▶ Work instruction
All records below are to be repeated exactly, with the pictures left out.

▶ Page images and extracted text
- Opening Delimiter -

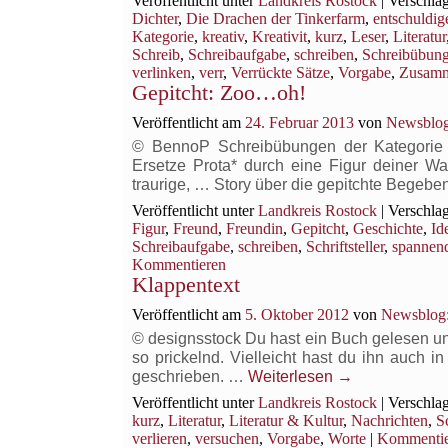
Veröffentlicht unter
Landkreis Rostock
|
Verschlag
Dichter
,
Die Drachen der Tinkerfarm
,
entschuldig
Kategorie
,
kreativ
,
Kreativit
,
kurz
,
Leser
,
Literatur
Schreib
,
Schreibaufgabe
,
schreiben
,
Schreibübun
verlinken
,
verr
,
Verrückte Sätze
,
Vorgabe
,
Zusam
Gepitcht: Zoo…oh!
Veröffentlicht am
24. Februar 2013
von
Newsblog
© BennoP Schreibübungen der Kategorie “G
Ersetze Prota* durch eine Figur deiner Wa
traurige, … Story über die gepitchte Begeben
Veröffentlicht unter
Landkreis Rostock
|
Verschlag
Figur
,
Freund
,
Freundin
,
Gepitcht
,
Geschichte
,
Id
Schreibaufgabe
,
schreiben
,
Schriftsteller
,
spannen
Kommentieren
Klappentext
Veröffentlicht am
5. Oktober 2012
von
Newsblog:
© designsstock Du hast ein Buch gelesen und
so prickelnd. Vielleicht hast du ihn auch 
geschrieben. …
Weiterlesen
→
Veröffentlicht unter
Landkreis Rostock
|
Verschlag
kurz
,
Literatur
,
Literatur & Kultur
,
Nachrichten
,
S
verlieren
,
versuchen
,
Vorgabe
,
Worte
|
Kommentie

- Closing Delimiter -

▶ Solution to the exercise
Veröffentlicht unter
Landkreis Rostock
|
Verschlag
Dichter
,
Die Drachen der Tinkerfarm
,
entschuldig
Kategorie
,
kreativ
,
Kreativit
,
kurz
,
Leser
,
Literatur
Schreib
,
Schreibaufgabe
,
schreiben
,
Schreibübun
verlinken
,
verr
,
Verrückte Sätze
,
Vorgabe
,
Zusam
Gepitcht: Zoo…oh!
Veröffentlicht am
24. Februar 2013
von
Newsblog
© BennoP Schreibübungen der Kategorie “G
Ersetze Prota* durch eine Figur deiner Wa
traurige, … Story über die gepitchte Begeben
Veröffentlicht unter
Landkreis Rostock
|
Verschlag
Figur
,
Freund
,
Freundin
,
Gepitcht
,
Geschichte
,
Id
Schreibaufgabe
,
schreiben
,
Schriftsteller
,
spannen
Kommentieren
Klappentext
Veröffentlicht am
5. Oktober 2012
von
Newsblog:
© designsstock Du hast ein Buch gelesen und
so prickelnd. Vielleicht hast du ihn auch 
geschrieben. …
Weiterlesen
→
Veröffentlicht unter
Landkreis Rostock
|
Verschlag
kurz
,
Literatur
,
Literatur & Kultur
,
Nachrichten
,
S
verlieren
,
versuchen
,
Vorgabe
,
Worte
|
Kommentie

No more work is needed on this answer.